C’est une vraie question ? J’ai A-DO-RÉ ! Le roman n’est pas exempt de défauts sur lesquels je ne vais passer que très rapidement (c’est mon billet, je fait ce que je veux) : quelques ellipses temporelles que j’ai trouvées maladroites (parce qu’un peu rapides), une ou deux conjugaisons hasardeuses, et (Maëlle, enfin !) 4 « je vous partage ». Rien d’impardonnable quoi.

Tout le reste : 20/10. Je manque d’objectivité ? Certes. Mais qu’est-ce que c’est fin ! Toujours le bon mot, toujours drôle, avec des expressions que même ta grand-mère, elle aurait des doutes dessus.

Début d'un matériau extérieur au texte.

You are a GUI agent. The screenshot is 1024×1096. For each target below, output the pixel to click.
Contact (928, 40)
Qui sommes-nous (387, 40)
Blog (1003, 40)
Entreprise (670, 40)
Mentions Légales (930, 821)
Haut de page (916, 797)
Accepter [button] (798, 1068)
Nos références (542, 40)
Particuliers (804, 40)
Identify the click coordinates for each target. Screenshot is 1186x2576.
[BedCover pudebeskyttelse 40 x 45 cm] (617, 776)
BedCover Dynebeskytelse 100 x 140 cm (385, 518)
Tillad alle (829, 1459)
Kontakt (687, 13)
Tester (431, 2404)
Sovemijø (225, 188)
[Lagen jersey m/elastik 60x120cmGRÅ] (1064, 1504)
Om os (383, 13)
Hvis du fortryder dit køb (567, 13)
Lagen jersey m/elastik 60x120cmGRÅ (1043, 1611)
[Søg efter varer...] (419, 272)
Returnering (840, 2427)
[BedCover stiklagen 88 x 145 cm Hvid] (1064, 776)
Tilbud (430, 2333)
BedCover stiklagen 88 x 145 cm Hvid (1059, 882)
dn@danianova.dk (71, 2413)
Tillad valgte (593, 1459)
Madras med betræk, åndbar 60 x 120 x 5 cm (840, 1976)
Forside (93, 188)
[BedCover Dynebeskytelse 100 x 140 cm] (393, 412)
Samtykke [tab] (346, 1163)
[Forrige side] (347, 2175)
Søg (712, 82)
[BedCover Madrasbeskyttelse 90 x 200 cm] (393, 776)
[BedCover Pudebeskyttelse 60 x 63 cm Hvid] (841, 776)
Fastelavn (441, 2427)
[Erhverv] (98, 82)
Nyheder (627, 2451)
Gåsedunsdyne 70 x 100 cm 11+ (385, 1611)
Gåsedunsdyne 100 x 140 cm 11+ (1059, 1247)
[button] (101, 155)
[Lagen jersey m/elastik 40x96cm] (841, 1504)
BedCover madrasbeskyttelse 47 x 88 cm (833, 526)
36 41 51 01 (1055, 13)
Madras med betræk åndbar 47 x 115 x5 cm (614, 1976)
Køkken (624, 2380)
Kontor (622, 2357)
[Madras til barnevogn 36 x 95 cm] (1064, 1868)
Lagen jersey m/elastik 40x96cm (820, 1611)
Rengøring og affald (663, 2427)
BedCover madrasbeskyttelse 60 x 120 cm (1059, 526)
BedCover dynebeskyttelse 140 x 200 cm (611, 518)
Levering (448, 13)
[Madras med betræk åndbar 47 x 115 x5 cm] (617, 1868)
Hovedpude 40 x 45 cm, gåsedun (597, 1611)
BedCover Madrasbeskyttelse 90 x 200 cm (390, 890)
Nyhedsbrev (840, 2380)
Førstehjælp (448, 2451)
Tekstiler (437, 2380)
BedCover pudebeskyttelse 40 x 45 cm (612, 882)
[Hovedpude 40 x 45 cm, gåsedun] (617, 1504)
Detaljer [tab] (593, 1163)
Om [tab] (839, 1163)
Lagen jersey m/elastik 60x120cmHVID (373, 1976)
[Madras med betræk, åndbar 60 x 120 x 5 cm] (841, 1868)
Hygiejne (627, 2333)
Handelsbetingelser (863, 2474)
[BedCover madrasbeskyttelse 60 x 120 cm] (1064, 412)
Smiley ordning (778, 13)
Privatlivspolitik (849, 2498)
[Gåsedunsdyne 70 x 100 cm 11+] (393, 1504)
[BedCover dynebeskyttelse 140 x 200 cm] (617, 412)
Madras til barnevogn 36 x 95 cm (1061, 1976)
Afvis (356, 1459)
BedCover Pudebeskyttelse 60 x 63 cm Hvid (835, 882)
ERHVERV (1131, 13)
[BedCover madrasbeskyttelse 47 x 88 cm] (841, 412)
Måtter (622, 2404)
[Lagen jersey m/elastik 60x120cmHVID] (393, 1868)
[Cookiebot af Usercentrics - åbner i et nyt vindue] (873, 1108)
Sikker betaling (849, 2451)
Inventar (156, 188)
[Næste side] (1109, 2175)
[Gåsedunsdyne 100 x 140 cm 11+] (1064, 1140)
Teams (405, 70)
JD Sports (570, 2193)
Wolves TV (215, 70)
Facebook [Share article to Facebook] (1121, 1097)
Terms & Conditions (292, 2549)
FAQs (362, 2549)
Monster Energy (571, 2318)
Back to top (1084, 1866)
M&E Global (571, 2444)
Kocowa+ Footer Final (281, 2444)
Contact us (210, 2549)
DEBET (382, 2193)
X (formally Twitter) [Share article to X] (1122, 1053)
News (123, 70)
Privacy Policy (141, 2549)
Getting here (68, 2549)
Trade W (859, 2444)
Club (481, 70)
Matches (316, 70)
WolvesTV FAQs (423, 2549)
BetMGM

Comme pour Esther, le roman est truffé de références pop, les personnages n’ont pas leur langue dans leur poche, et surtout, ils sont… improbables. Un vampire binoclard en surpoids ? Une liche dealeuse d’artéfacts magiques ? Un feu-follet agressif et grossier ? Mais vas-y, remets-en une couche. Tu peux ouvrir le roman à n’importe quelle page, tu ris ! Siméon, c’est le gamin mal dans sa peau du fond de la classe, celui qui veut qu’on l’oublie mais qui rêve de briller. C’est le fils surprotégé, dissimulé dans l’ombre d’une sœur formidable, qui doit se prouver sa propre valeur. Je m’y suis reconnue, et je suis certaine de d’autres y trouveront également cette ambiance de pause dej’ au self, entre une heure de perm et un cours de gym. Une rencontre improbable entre Malcolm et Buffy que, j’en suis certaine, tu ne peux qu’adorer !

Pour info :
éditions Rageot, 384 pages, 15.90€

Publié dans Bouquinade, Roman

Will & Will (John Green / David Levithan)

Ami du jour, bonjour !

Voilà un bouquin qui attend d’être chroniqué depuis janvier, mais toi et moi, on n’est plus à ça près. De fait, tu auras eu mon retour vidéo (si tu ne connais pas encore ma chaine YouTube, c’est la vidéo des lectures de janvier) avant le retour écrit. Ne cherche aucune logique, j’espère me rattraper bientôt !

Sarakontkoi ?
Quelle était la chance que deux Will Grayson habitent la même ville ? Par un merveilleux hasard, c’est le cas de Will, ado discret qui ne rêve que de se faire oublier et dont l’exubérant meilleur ami, Tiny Cooper, colossal ado homosexuel, est tout le contraire de lui. L’autre Will, lui, est un ado taiseux, constamment en colère, qui préfère entretenir une relation sur internet avec un certain Adam que de vivre sa vie. La rencontre fortuite entre ces deux Will risque bien de changer leurs vies…

Tenpenskoi ?
Lorsque j’ai dit que je lisais ce roman, on a crié tantôt au chef-d’œuvre, tantôt à l’arnaque. J’étais bien contente de me faire mon propre avis. De base, je trouvais le pitch intrigant. Je pensais qu’il allait y avoir une réelle interaction entre les deux Will. Or, après leur rencontre, on les voit rarement ensemble. Ils ont été un déclencheur, une sorte de gâchette dans la vie de l’autre, qui a mis le feu aux poudres. Il est question d’acceptation de soi (obésité, homosexualité) et d’ouverture aux autres. En dehors de ça, j’ai observé leur vie un peu pathétique, un peu pleurnicharde, et le seul personnage qui, à la fin, a vraiment valu le détour, c’est Tiny Cooper. Dommage pour un roman qui porte littéralement le prénom des deux Will. Mention spéciale tout de même à la scène finale qui m’a serré la gorge (dans le sens positif de la chose : j’ai été très émue).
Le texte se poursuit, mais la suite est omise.